Why don’t we want to love as Jesus loved? Because we don’t want to be betrayed. Yet Jesus exemplifies for us that betrayal can and will happen but He calls upon us IF WE ARE HIS DISCIPLES to love, even when we know betrayal can and will come. This is more than a suggestion. In v. 17, Jesus plainly says, “these things I COMMAND YOU…” Are you a disciple? Then there is only one response – we must obey. We must obey or exclude ourselves from His company. What will be the result? Verse 18 says that this level of commitment to each other and obedience to Christ will cause the world to hate us. Do you understand this? The world tolerates us because we DON’T love each other. In verse 19 Jesus says if we were of the world then the world would love us and tolerate us. In the early church society around them would not tolerate them. They were persecuted, hounded, harassed, martyred wholesale because they were a people evidently by their love for God and for one another NOT OF THE WORLD. Today the world tolerates us because they see something of themselves in us. What is the remark often made by those in the world? They often say, “you are just like us – you are no better than us…” Why? Because they see something in us that they are familiar with. It was not that way in the early centuries of the church. Churches stand on every street corner in America and the Western World as a testament to the fact that we are more like the world than we are of Christ. What can we do? We cannot change others we can only change ourselves. We must say each and every day, “I will be a part of the solution and not part of the problem…” How? By loving with the love that Jesus loved with – even if you have a Judas in your inner circle.

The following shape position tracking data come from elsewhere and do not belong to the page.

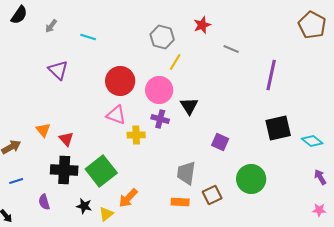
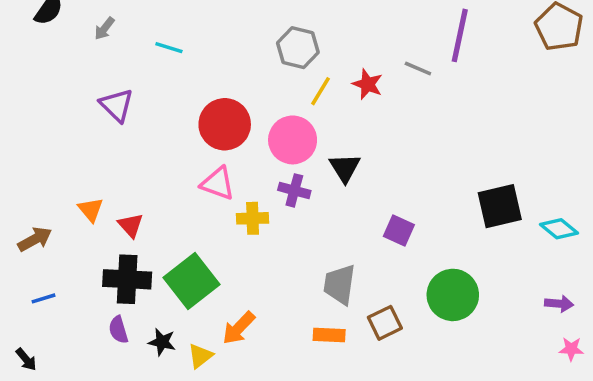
red star: (202, 25) -> (367, 84), moved, turned -30
purple line: (271, 75) -> (460, 35), moved
purple arrow: (320, 177) -> (559, 304), moved, turned 126
purple semicircle: (44, 202) -> (118, 330), moved

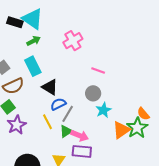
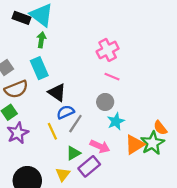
green arrow: (34, 41) -> (41, 40), turned -56
pink cross: (73, 41) -> (108, 50), moved
green triangle: (66, 131) -> (73, 153), moved
pink arrow: (80, 136) -> (100, 146), moved
purple rectangle: (82, 151) -> (89, 166), turned -48

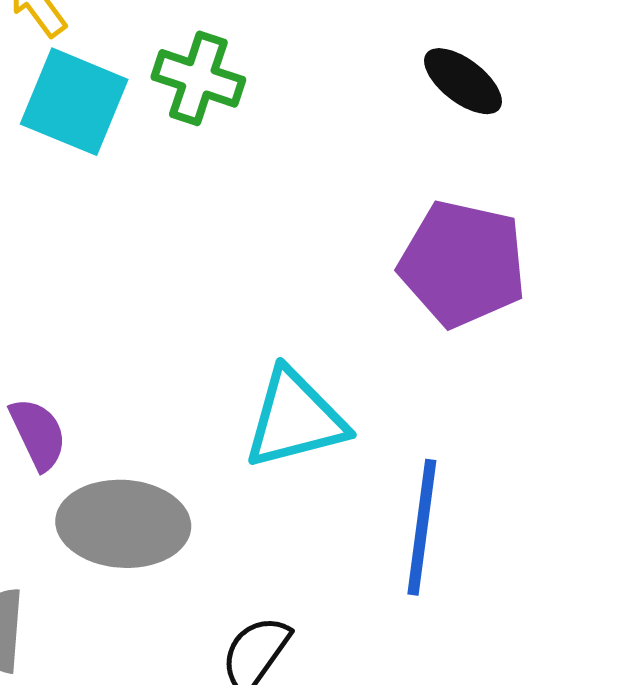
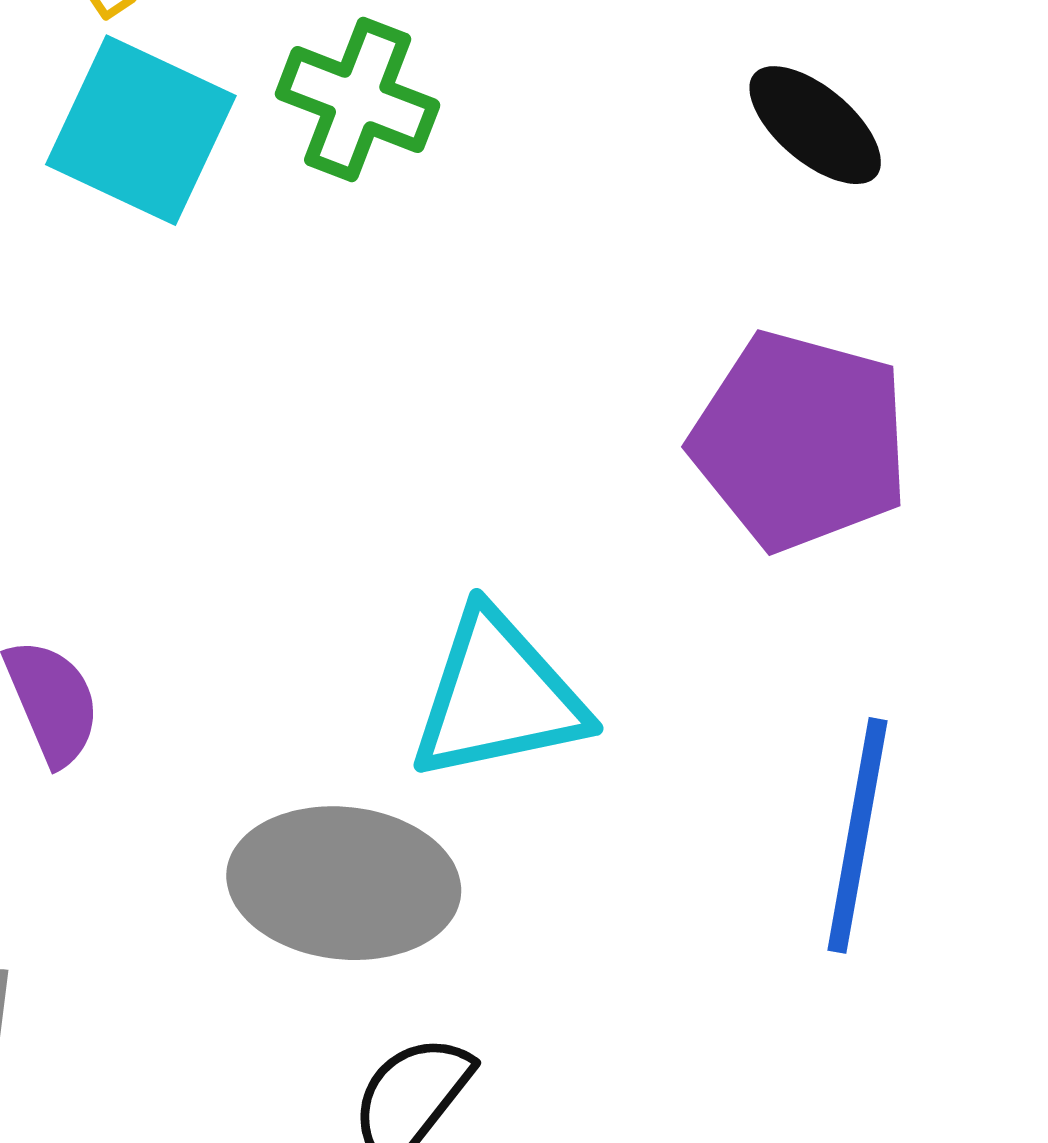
gray ellipse: (123, 524) -> (344, 883), moved
blue line: (422, 527) -> (858, 835), moved

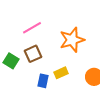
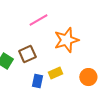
pink line: (32, 28) -> (38, 20), moved

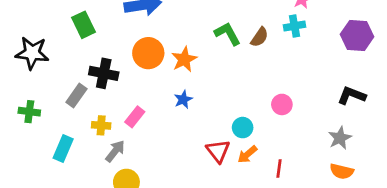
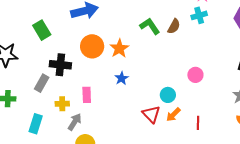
pink rectangle: (135, 117) -> (87, 95), turned -35

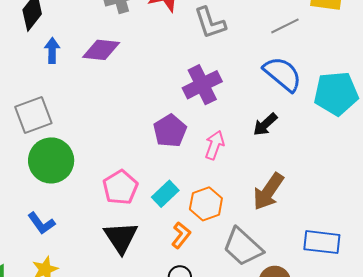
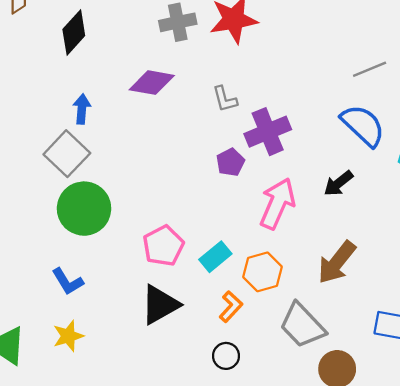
gray L-shape: (210, 23) -> (225, 99), moved, size x0.7
blue arrow: (52, 50) -> (82, 109), moved
gray square: (33, 115) -> (67, 154), turned -30
purple pentagon: (170, 131) -> (230, 162), moved, size x0.7
pink arrow: (215, 145) -> (277, 204), size x1.5
black triangle: (121, 237) -> (160, 305), turned 30

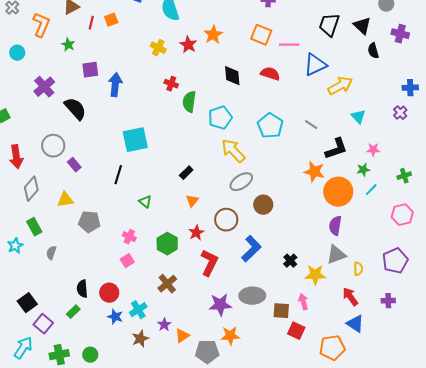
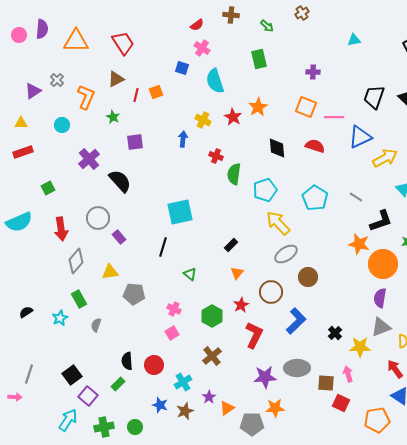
blue arrow: (115, 85) -> (183, 139), moved, size x0.7
blue star: (115, 317) -> (160, 405), moved

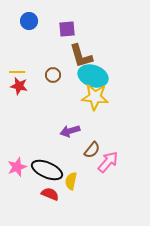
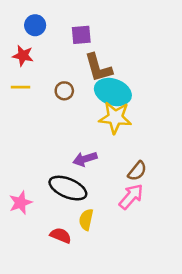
red star: (19, 86) -> (23, 56), moved
brown semicircle: (92, 150) -> (137, 171), moved
black ellipse: (47, 170) -> (68, 188), moved

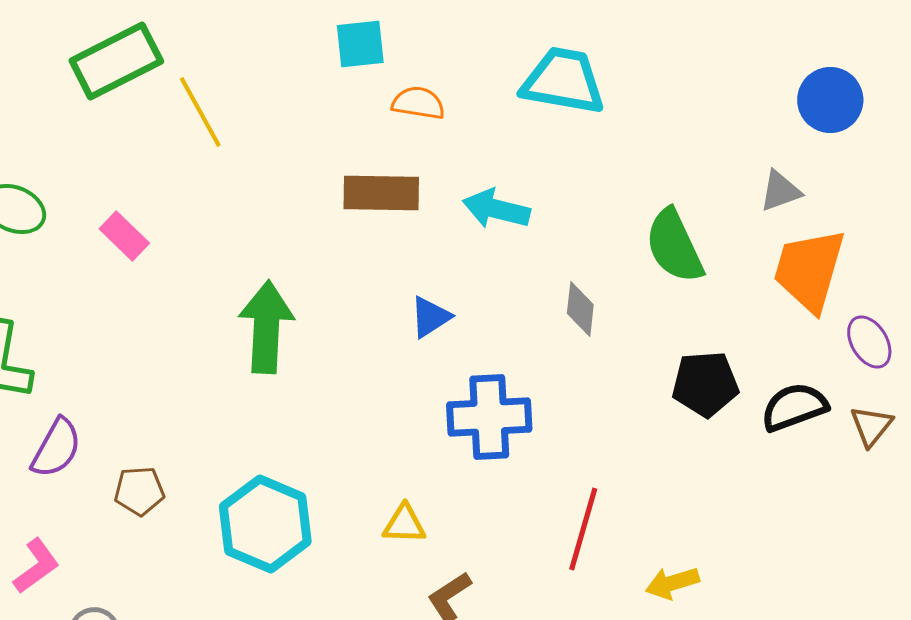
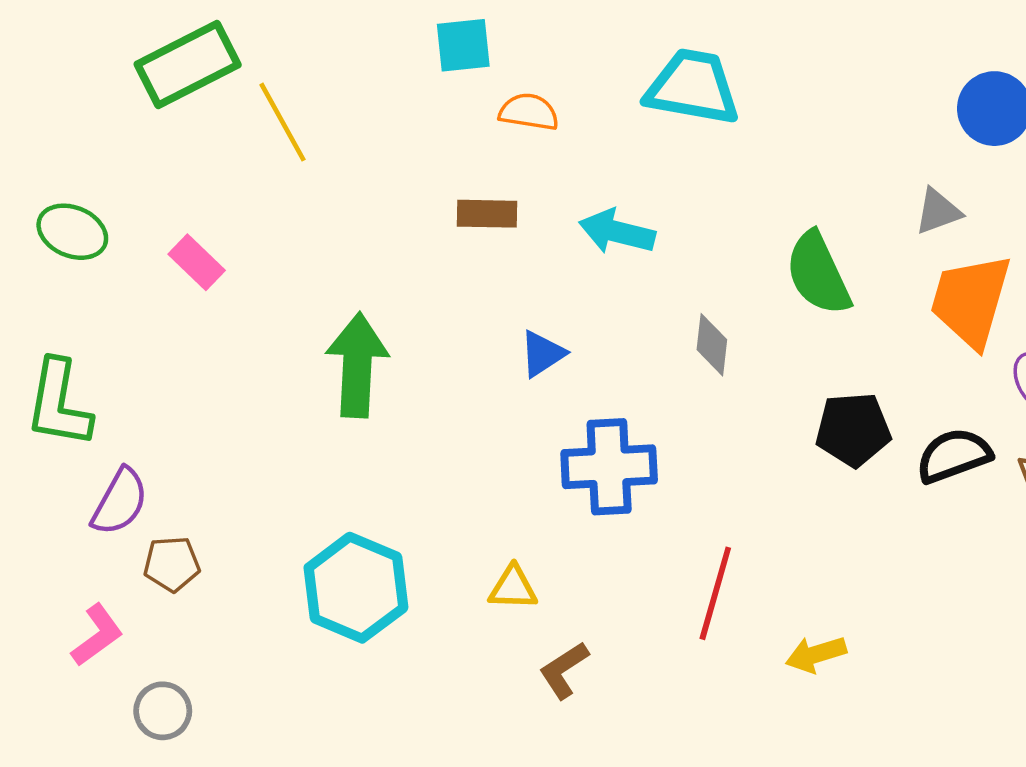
brown rectangle: (381, 193) -> (487, 214), size x0.7
brown pentagon: (139, 491) -> (172, 564), moved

How can we move forward with this kind of love? Verse 26 tells us, only with the help of the Comforter. The Comforter, the Holy Spirit, comes to lead us in the love life that Jesus speaks of. The comfort doesn’t come because everyone loves us back. The comfort comes because the Comforter comes alongside and helps us and braces us against the indignities of loving and not being loved in return. He will come when we embrace the love life of Jesus. He will come and bear witness and testify to us of Jesus and give us what cannot be found behind any pulpit or reading some book. He will bear witness of Christ in us and through us and to us beyond any expectation we could ever imagine.